*** Information shown

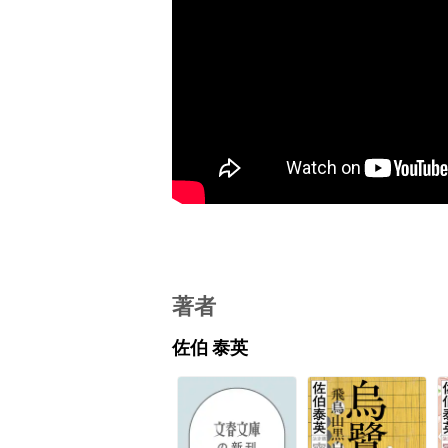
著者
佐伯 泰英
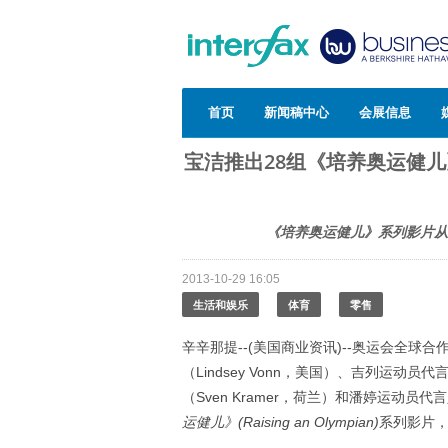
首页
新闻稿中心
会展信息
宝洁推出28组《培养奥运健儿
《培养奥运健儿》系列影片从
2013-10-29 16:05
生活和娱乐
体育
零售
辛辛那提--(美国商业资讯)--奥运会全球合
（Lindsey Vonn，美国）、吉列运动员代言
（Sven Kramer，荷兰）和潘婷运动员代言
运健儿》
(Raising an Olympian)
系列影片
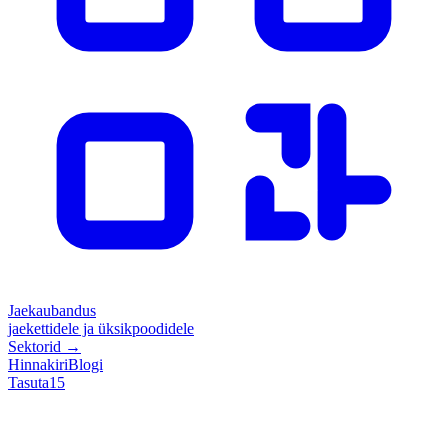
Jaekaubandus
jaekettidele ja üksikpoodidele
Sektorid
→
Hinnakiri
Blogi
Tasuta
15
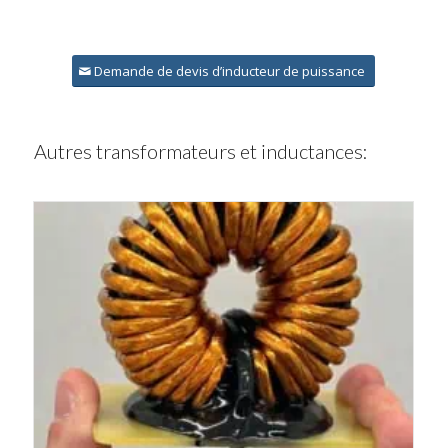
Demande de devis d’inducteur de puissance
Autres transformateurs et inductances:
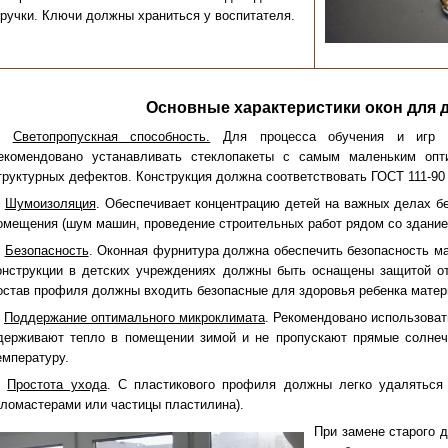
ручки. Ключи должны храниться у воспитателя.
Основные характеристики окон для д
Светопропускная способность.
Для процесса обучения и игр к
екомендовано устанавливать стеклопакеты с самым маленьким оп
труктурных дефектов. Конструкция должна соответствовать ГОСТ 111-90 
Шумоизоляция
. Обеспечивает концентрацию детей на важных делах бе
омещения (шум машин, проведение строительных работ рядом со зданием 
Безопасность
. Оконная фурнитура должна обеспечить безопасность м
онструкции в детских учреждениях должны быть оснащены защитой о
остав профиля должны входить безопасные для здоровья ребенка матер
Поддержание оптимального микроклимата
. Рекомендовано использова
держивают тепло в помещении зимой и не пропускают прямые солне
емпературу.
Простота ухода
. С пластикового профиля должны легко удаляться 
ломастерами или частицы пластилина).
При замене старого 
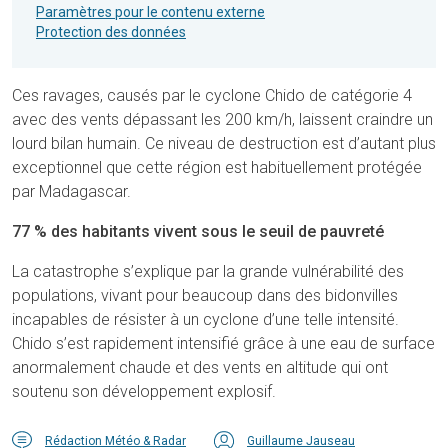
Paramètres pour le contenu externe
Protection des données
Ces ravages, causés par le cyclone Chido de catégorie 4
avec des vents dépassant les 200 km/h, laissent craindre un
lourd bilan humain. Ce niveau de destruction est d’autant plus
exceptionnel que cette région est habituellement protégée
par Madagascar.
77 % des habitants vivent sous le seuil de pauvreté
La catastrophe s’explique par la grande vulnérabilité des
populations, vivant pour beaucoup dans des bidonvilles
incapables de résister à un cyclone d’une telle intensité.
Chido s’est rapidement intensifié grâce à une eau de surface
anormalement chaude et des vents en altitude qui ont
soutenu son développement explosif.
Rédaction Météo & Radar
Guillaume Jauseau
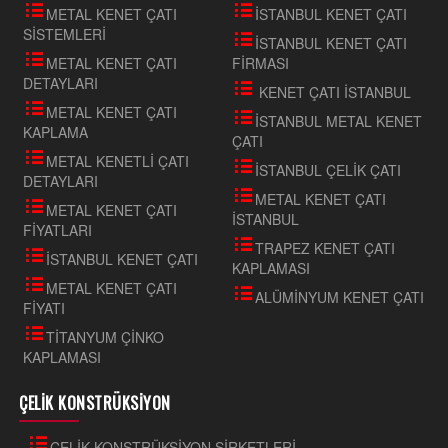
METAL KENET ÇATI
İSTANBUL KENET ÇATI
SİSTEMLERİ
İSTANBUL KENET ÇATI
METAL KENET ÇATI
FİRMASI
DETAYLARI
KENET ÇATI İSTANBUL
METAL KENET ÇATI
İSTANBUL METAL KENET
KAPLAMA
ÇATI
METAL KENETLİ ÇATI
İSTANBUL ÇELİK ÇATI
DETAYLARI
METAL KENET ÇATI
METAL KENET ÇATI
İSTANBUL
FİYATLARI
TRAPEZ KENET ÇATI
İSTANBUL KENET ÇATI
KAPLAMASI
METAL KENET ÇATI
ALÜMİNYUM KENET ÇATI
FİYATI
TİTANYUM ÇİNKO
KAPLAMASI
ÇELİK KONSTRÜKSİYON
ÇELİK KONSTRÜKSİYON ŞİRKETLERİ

******

Problem to work on = Filter the listing by the string "cyclone"; copy each matching line.

Problem solution =
Ces ravages, causés par le cyclone Chido de catégorie 4
incapables de résister à un cyclone d’une telle intensité.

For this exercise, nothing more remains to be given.